Modified 2 апреля, 05:40

Updated 2 апреля, 05:40

Наша Победа

8 июля 2005, 07:52
"Росбалт" предлагает вниманию читателей материал, автор которого готов ответить на вопрос, вынесенный в заглавие статьи Александра Минкина, опубликованной в "Московском комсомольце" 22 июня.

Сегодня в Москве у здания редакции газеты "Московский Комсомолец" пройдет митинг граждан, возмущенных недавней публикацией в "МК" статьи журналиста Александра Минкина "Чья Победа?". Участники акции придут на нее под лозунгами "Требуем увольнения Минкина!", "Нет глумлению над нашей Победой!", "При Гитлере он был бы полицаем?".
Одновременно в Сети опубликовано "Открытое письмо: Мы требуем увольнения Минкина и Гусева из МК!", авторы которого уверены, что "оскорбление исторической памяти нации не должно остаться безнаказанным".
"Росбалт" предлагает вниманию читателей материал, автор которого готов ответить на вопрос, вынесенный в заглавие статьи Минкина.

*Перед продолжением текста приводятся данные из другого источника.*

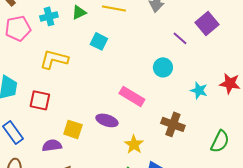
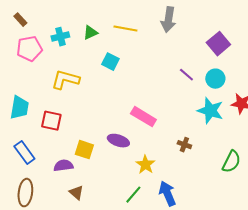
purple line: (180, 38) -> (186, 75), moved
cyan circle: (163, 67) -> (215, 79), moved
cyan star: (199, 90) -> (210, 111), size x1.5
brown cross: (173, 124) -> (184, 145), size x0.6

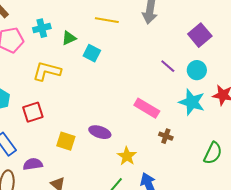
green triangle: (90, 33) -> (69, 38), moved
pink rectangle: (143, 117) -> (147, 108), moved
red square: (51, 121) -> (33, 112), turned -30
purple semicircle: (63, 166) -> (33, 164), moved

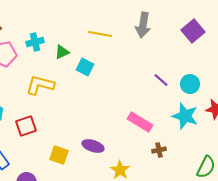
purple square: (200, 35) -> (193, 31), moved
brown cross: (166, 136) -> (159, 150), turned -32

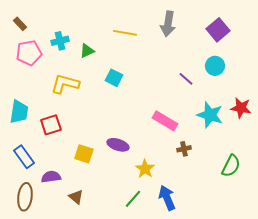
cyan square: (85, 67) -> (114, 78), moved
cyan circle: (190, 84) -> (215, 66), moved

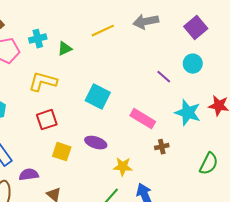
gray arrow: (168, 24) -> (146, 22), turned 70
yellow line: (125, 33) -> (103, 31), turned -35
cyan square: (114, 78) -> (98, 97), moved, size x1.4
red square: (51, 125) -> (47, 120), moved
yellow star: (145, 169) -> (123, 167), turned -30

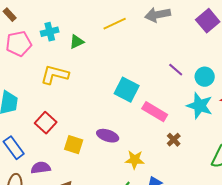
cyan circle: (193, 64) -> (205, 77), moved
cyan square: (98, 97) -> (127, 90), moved
red square: (47, 120) -> (46, 123), moved, turned -30
brown cross: (162, 147) -> (174, 140), turned -32

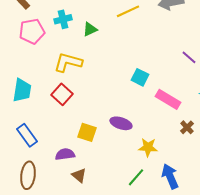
cyan square: (127, 90) -> (140, 77), size x0.7
red square: (46, 123) -> (62, 94), moved
purple semicircle: (41, 168) -> (65, 154), moved

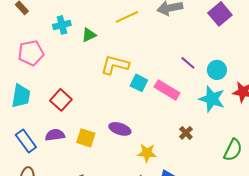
pink pentagon: (32, 31) -> (31, 53), moved
yellow L-shape: (68, 62) -> (115, 65), moved
pink rectangle: (168, 99) -> (167, 90), moved
purple semicircle: (65, 154) -> (55, 135), moved

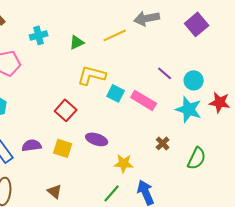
yellow line: (127, 17) -> (115, 35), moved
green triangle: (89, 35) -> (77, 42), moved
red square: (61, 100) -> (66, 110), moved
green semicircle: (233, 150) -> (197, 158), moved

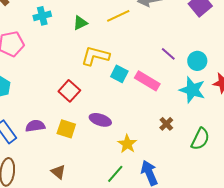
yellow star: (124, 163) -> (127, 144), turned 30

"У меня есть Россия. Я ей принадлежу всем своим существом, и жизнь моя для нее".
(Борис Ноздрин, убит в 1945-м)

В связи с недавним 60-летием Победы в Великой Отечественной войне и очередной годовщиной ее начала в российских СМИ развернулось горячее обсуждение исторической сущности и значения Победы. К сожалению, в большинстве случаев ни о каком серьезном изучении предмета речи не идет, а историография подменяется пропагандой нередко антироссийского толка.
Очередным перлом такой околоисторической публицистики можно назвать статью Александра Минкина 'Чья победа?', опубликованную 22 июня в 'Московском Комсомольце'. Этот образец оказался столь 'ярким', что, как поговаривают, с ним отказалась работать очередная смена отдела корректуры "МК" в полном составе, хотя Минкин едва не валялся в ногах, пересказывая нелегкую судьбу своего детища.

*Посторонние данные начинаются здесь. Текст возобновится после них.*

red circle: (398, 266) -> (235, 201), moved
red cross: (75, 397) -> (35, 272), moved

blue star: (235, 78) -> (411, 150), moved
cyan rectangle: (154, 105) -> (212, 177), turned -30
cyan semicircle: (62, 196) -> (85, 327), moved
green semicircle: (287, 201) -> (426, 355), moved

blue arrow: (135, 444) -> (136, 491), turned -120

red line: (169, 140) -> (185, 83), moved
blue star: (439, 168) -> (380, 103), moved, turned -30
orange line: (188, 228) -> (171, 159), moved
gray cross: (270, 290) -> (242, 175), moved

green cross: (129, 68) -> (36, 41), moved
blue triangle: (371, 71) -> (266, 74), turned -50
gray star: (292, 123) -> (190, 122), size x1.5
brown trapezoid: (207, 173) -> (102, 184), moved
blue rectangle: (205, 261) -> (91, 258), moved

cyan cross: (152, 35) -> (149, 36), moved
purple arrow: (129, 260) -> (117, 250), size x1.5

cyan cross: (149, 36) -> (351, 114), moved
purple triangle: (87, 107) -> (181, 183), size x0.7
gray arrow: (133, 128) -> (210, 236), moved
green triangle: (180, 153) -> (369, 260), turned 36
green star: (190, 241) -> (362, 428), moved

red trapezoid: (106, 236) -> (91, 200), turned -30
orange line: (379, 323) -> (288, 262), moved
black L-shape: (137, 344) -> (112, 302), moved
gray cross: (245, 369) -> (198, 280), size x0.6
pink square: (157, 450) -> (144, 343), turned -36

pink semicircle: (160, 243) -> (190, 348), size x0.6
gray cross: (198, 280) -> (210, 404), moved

Основной идеей опуса является мнимость нашей победы: 'Может, лучше бы фашистская Германия в 1945-м победила СССР. А еще лучше б - в 1941-м! Не потеряли бы мы свои то ли 22, то ли 30 миллионов людей. И это не считая послевоенных "бериевских" миллионов. Мы освободили Германию. Может, лучше бы освободили нас?'
Помимо того, что судьба семьи с фамилией Минкины в вихре гитлеровского 'освобождения', - легко предсказуема, очевидна элементарная безграмотность этих рассуждений. За 1935-1940 годы (пик политических репрессий) в Советском Союзе было по различным причинам арестовано менее 2 миллионов человек, тогда как за меньший период фашистской оккупации было уничтожено почти 11 миллионов человек.

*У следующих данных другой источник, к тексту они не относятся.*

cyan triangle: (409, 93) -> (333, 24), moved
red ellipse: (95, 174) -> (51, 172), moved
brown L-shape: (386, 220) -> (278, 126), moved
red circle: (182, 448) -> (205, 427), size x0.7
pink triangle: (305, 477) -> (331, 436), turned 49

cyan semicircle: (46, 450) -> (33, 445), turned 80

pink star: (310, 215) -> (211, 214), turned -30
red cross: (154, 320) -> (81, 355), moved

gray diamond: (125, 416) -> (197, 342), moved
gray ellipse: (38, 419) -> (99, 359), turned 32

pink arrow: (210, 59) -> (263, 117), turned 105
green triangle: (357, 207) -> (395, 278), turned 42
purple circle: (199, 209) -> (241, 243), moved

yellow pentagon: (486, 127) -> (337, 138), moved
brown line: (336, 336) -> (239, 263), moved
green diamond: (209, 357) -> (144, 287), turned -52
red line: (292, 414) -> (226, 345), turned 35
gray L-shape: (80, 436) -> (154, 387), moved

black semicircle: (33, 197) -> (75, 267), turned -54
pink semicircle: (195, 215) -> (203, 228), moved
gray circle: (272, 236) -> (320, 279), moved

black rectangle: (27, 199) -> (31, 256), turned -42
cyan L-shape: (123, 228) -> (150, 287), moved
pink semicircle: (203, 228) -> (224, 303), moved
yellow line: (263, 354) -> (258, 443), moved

У автора "МК", видимо, просто по-человечески не укладывается в голове, почему люди шли в бой за 'эту страну' и 'этот режим'. Ответ получается один - пограбить. 'Мы вывезли у них всё, что могли, всё, что уцелело: станки, заводы... Государство вывозило оптом, победители - в розницу: солдаты - рюкзаками, генералы - вагонами'.
Эта минкинская мораль не только через годы запихивается в военное время, она насаждается в дне сегодняшнем, чтобы и современный защитник Отечества знал, что воевать нужно... на собственное поражение, да и с той лишь целью, чтобы 'наполнить рюкзак'. А дальше, хоть трава не расти - 'освобождение' грядет.

Это подарок от "МК", бесплатный довесок к цинку и раненым из Чечни, калекам в военной форме в метро, шепотку в военкоматах 'Лучше год тюрьмы, чем пуля под Гудермесом', всепоглощающей бедности и потере самого понятия - Родина.
Родина стала для нас далекой и абстрактной, страна - смешалась с ненавистным государством, которое уже само многим видится чуть ни оккупационным режимом...

В 1941-м Бине Лурье еще не исполнилось 25-ти, когда он написал свое последнее письмо матери:

'Отступления быть не может. Жалко умирать в 24 года, но в настоящей борьбе, где на весы истории всего человечества становятся миллионы жизней я свою также отдаю, зная, что будущее поколение и вы, оставшиеся в живых, будите нас чтить, вспоминать как освободителей мира от ужасной чумы. Что еще писать?
Мама! Не огорчайся. Я не первый и не последний, положивший голову за коммунизм, за Родину. Да здравствует СССР и победа над врагом!"
Комсомолец Латышского полка Бина Лурье' (август 1941 года).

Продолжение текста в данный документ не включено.